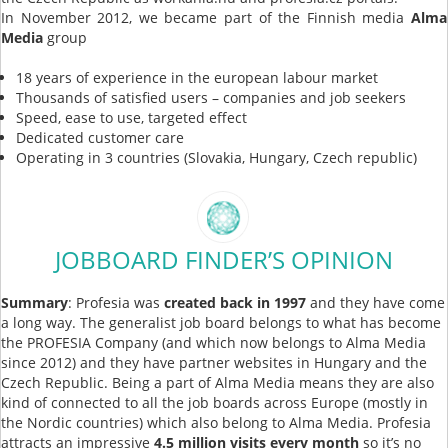
In November 2012, we became part of the Finnish media
Alma
Media
group
18 years of experience in the european labour market
Thousands of satisfied users – companies and job seekers
Speed, ease to use, targeted effect
Dedicated customer care
Operating in 3 countries (Slovakia, Hungary, Czech republic)
JOBBOARD FINDER’S OPINION
Summary
: Profesia was
created back in 1997
and they have come
a long way. The generalist job board belongs to what has become
the PROFESIA Company (and which now belongs to Alma Media
since 2012) and they have partner websites in Hungary and the
Czech Republic. Being a part of Alma Media means they are also
kind of connected to all the job boards across Europe (mostly in
the Nordic countries) which also belong to Alma Media. Profesia
attracts an impressive
4.5 million visits every month
so it’s no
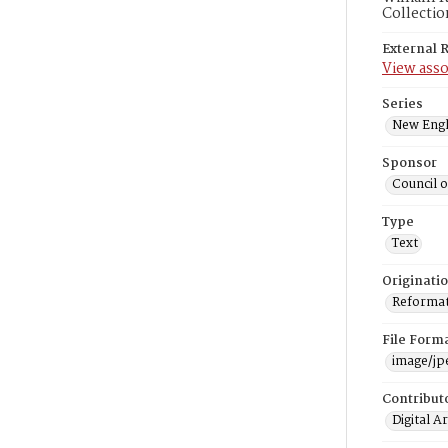
Collectio
External 
View asso
Series
New Engl
Sponsor
Council 
Type
Text
Originati
Reformatt
File Form
image/jp
Contribut
Digital A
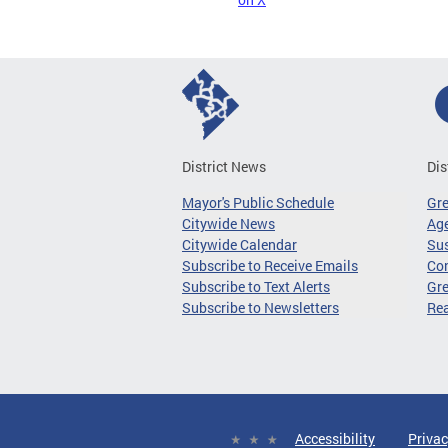
District News
Dis
Mayor's Public Schedule
Gr
Citywide News
Age
Citywide Calendar
Sus
Subscribe to Receive Emails
Co
Subscribe to Text Alerts
Gre
Subscribe to Newsletters
Re
Accessibility
Privac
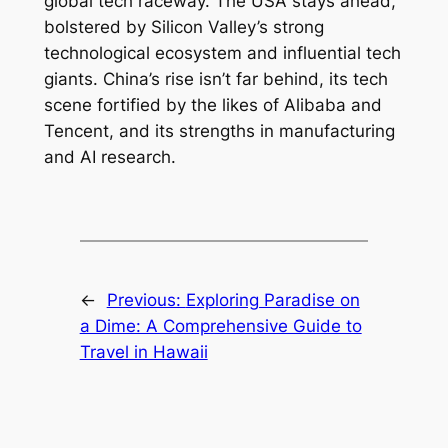
global tech raceway. The USA stays ahead,
bolstered by Silicon Valley’s strong
technological ecosystem and influential tech
giants. China’s rise isn’t far behind, its tech
scene fortified by the likes of Alibaba and
Tencent, and its strengths in manufacturing
and AI research.
←
Previous:
Exploring Paradise on
a Dime: A Comprehensive Guide to
Travel in Hawaii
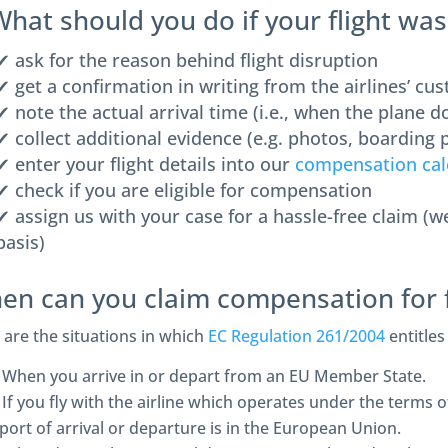
What should you do if your flight wa
✔ ask for the reason behind flight disruption
✔ get a confirmation in writing from the airlines’ cu
✔ note the actual arrival time (i.e., when the plane 
✔ collect additional evidence (e.g. photos, boarding p
✔ enter your flight details into our
compensation cal
✔ check if you are eligible for compensation
✔ assign us with your case for a hassle-free claim (
basis)
en can you claim compensation for f
 are the situations in which
EC Regulation 261/2004
entitles
When you arrive in or depart from an EU Member State.
If you fly with the airline which operates under the terms
rport of arrival or departure is in the European Union.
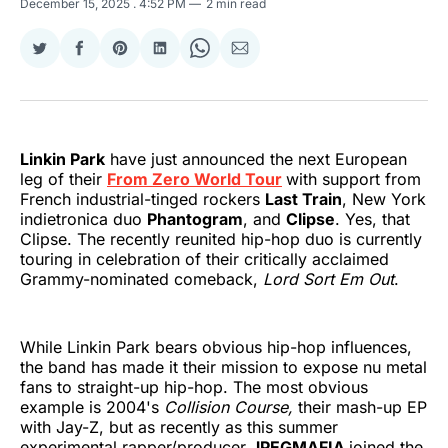
December 15, 2025
. 4:52 PM
2 min read
Share
Share
Share
Share
Share
Share
on
on
on
on
on
via
Twitter
Facebook
Pinterest
LinkedIn
WhatsApp
Email
Linkin Park
have just announced the next European
leg of their
From Zero World Tour
with support from
French industrial-tinged rockers
Last Train
, New York
indietronica duo
Phantogram
, and
Clipse
. Yes, that
Clipse. The recently reunited hip-hop duo is currently
touring in celebration of their critically acclaimed
Grammy-nominated comeback,
Lord Sort Em Out
.
While Linkin Park bears obvious hip-hop influences,
the band has made it their mission to expose nu metal
fans to straight-up hip-hop. The most obvious
example is 2004's
Collision Course,
their mash-up EP
with Jay-Z, but as recently as this summer
experimental rapper/producer
JPEGMAFIA
joined the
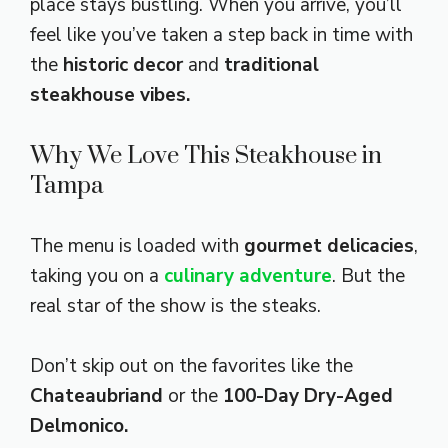
place stays bustling. When you arrive, you’ll
feel like you’ve taken a step back in time with
the
historic decor
and
traditional
steakhouse vibes.
Why We Love This Steakhouse in
Tampa
The menu is loaded with
gourmet delicacies
,
taking you on a
culinary adventure
. But the
real star of the show is the steaks.
Don’t skip out on the favorites like the
Chateaubriand
or the
100-Day Dry-Aged
Delmonico.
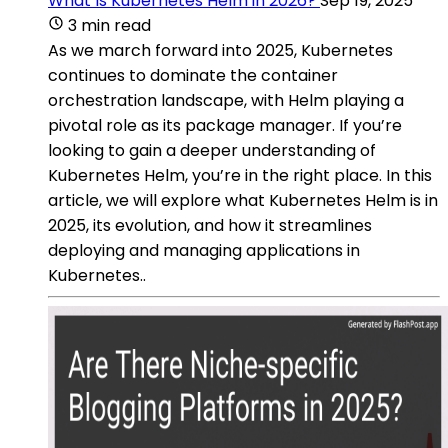
What Is Kubernetes Helm in 2026?
Sep 19, 2025
3 min read
As we march forward into 2025, Kubernetes
continues to dominate the container
orchestration landscape, with Helm playing a
pivotal role as its package manager. If you’re
looking to gain a deeper understanding of
Kubernetes Helm, you’re in the right place. In this
article, we will explore what Kubernetes Helm is in
2025, its evolution, and how it streamlines
deploying and managing applications in
Kubernetes..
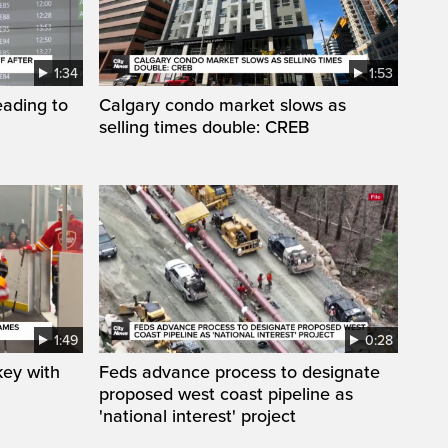
1:34
1:53
eading to
Calgary condo market slows as
selling times double: CREB
1:49
0:28
key with
Feds advance process to designate
proposed west coast pipeline as
'national interest' project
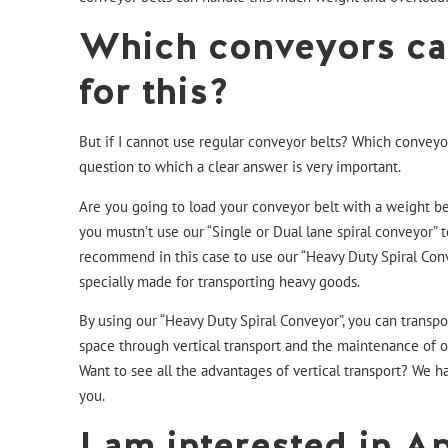
Which conveyors ca
for this?
But if I cannot use regular conveyor belts? Which conveyo
question to which a clear answer is very important.
Are you going to load your conveyor belt with a weight 
you mustn’t use our “
Single
or
Dual lane
spiral conveyor” t
recommend in this case to use our
“Heavy Duty Spiral Con
specially made for transporting heavy goods.
By using our
“Heavy Duty Spiral Conveyor
”, you can transp
space through vertical transport and the maintenance of ou
Want to see all the advantages of vertical transport?
We ha
you.
I am interested in Ap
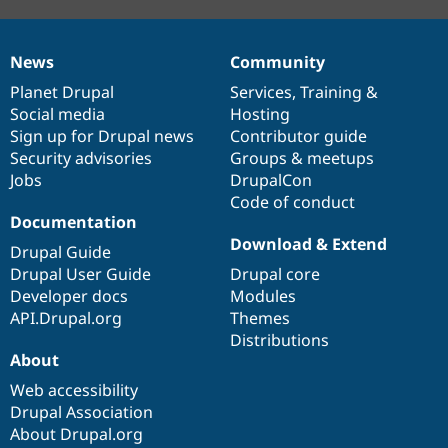
News
Community
News
Our
Documentation
Drupal
Governance
items
Planet Drupal
community
code
of
Services
,
Training
&
Social media
base
community
Hosting
Sign up for Drupal news
Contributor guide
Security advisories
Groups & meetups
Jobs
DrupalCon
Code of conduct
Documentation
Download & Extend
Drupal Guide
Drupal User Guide
Drupal core
Developer docs
Modules
API.Drupal.org
Themes
Distributions
About
Web accessibility
Drupal Association
About Drupal.org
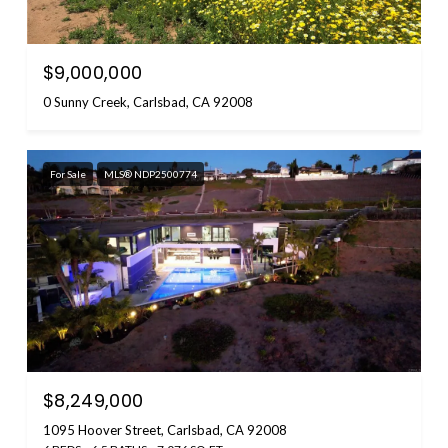
$9,000,000
0 Sunny Creek, Carlsbad, CA 92008
For Sale
MLS® NDP2500774
$8,249,000
1095 Hoover Street, Carlsbad, CA 92008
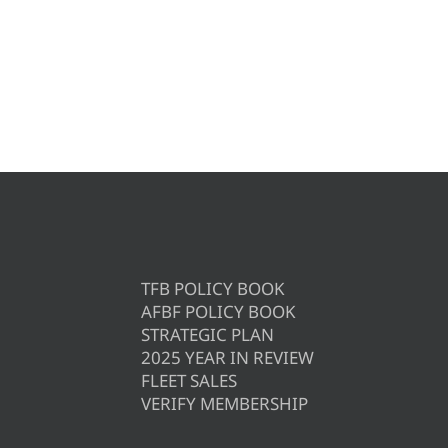
TFB POLICY BOOK
AFBF POLICY BOOK
STRATEGIC PLAN
2025 YEAR IN REVIEW
FLEET SALES
VERIFY MEMBERSHIP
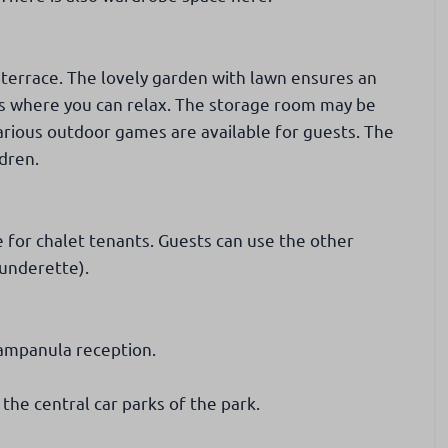
 terrace. The lovely garden with lawn ensures an
as where you can relax. The storage room may be
arious outdoor games are available for guests. The
ldren.
 for chalet tenants. Guests can use the other
aunderette).
Campanula reception.
 the central car parks of the park.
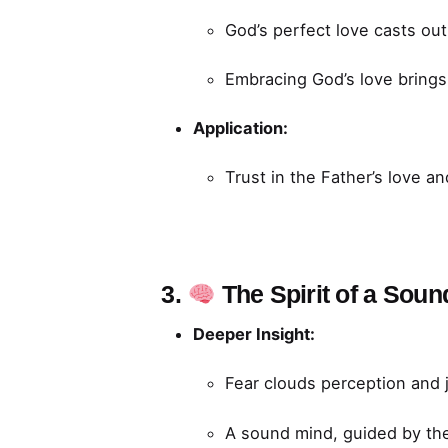
God’s perfect love casts out 
Embracing God’s love brings 
Application:
Trust in the Father’s love and
3.
The Spirit of a Sou
Deeper Insight:
Fear clouds perception and 
A sound mind, guided by the 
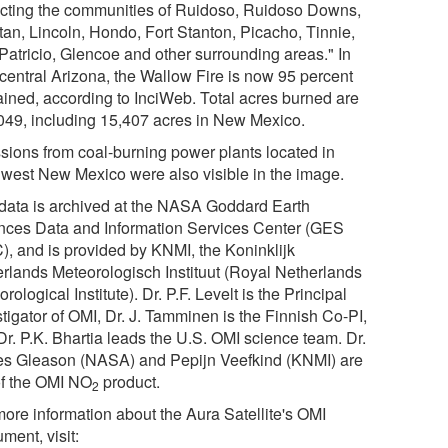
cting the communities of Ruidoso, Ruidoso Downs,
tan, Lincoln, Hondo, Fort Stanton, Picacho, Tinnie,
Patricio, Glencoe and other surrounding areas." In
 central Arizona, the Wallow Fire is now 95 percent
ained, according to InciWeb. Total acres burned are
049, including 15,407 acres in New Mexico.
sions from coal-burning power plants located in
hwest New Mexico were also visible in the image.
data is archived at the NASA Goddard Earth
nces Data and Information Services Center (GES
), and is provided by KNMI, the Koninklijk
rlands Meteorologisch Instituut (Royal Netherlands
rological Institute). Dr. P.F. Levelt is the Principal
tigator of OMI, Dr. J. Tamminen is the Finnish Co-PI,
Dr. P.K. Bhartia leads the U.S. OMI science team. Dr.
s Gleason (NASA) and Pepijn Veefkind (KNMI) are
of the OMI NO
product.
2
more information about the Aura Satellite's OMI
ument, visit:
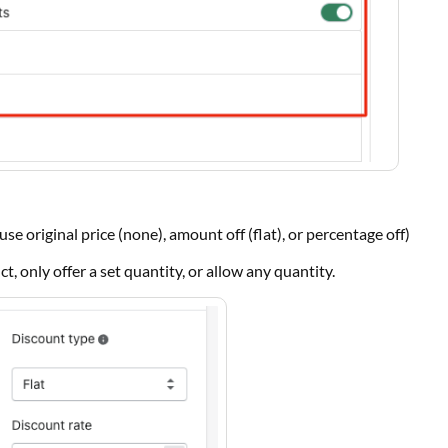
(use original price (none), amount off (flat), or percentage off)
t, only offer a set quantity, or allow any quantity.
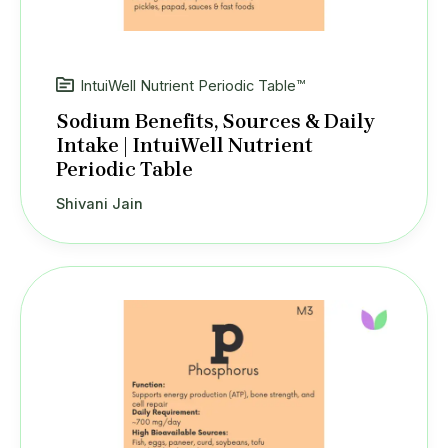
IntuiWell Nutrient Periodic Table™
Sodium Benefits, Sources & Daily
Intake | IntuiWell Nutrient
Periodic Table
Shivani Jain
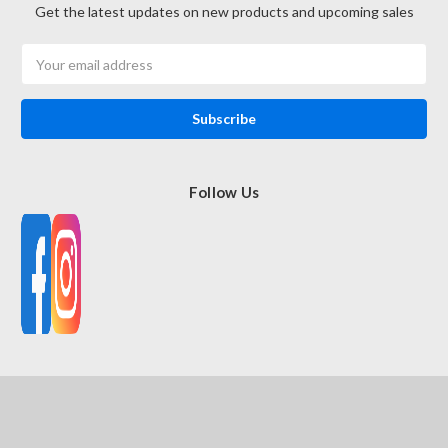
Get the latest updates on new products and upcoming sales
Email
Address
Follow Us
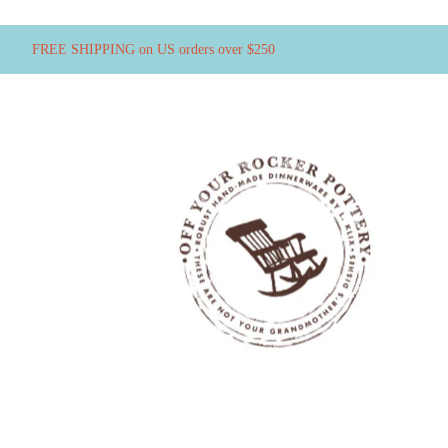
FREE SHIPPING on US orders over $250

> _YOUR ASSIGNMENT_: Working from the entries above, reproduce exactly and only the lines beginning with the line that has "recommend in this case to use our" and ending with the line that has "Developer docs"; omit all pictures.

> _SOLUTION_:
recommend in this case to use our
“Heavy Duty Spiral Con
specially made for transporting heavy goods.
By using our
“Heavy Duty Spiral Conveyor
”, you can transp
space through vertical transport and the maintenance of ou
Want to see all the advantages of vertical transport?
We ha
you.
I am interested in Ap
News
Community
News
Our
Documentation
Drupal
Governance
items
Planet Drupal
community
code
of
Services
,
Training
&
Social media
base
community
Hosting
Sign up for Drupal news
Contributor guide
Security advisories
Groups & meetups
Jobs
DrupalCon
Code of conduct
Documentation
Download & Extend
Drupal Guide
Drupal User Guide
Drupal core
Developer docs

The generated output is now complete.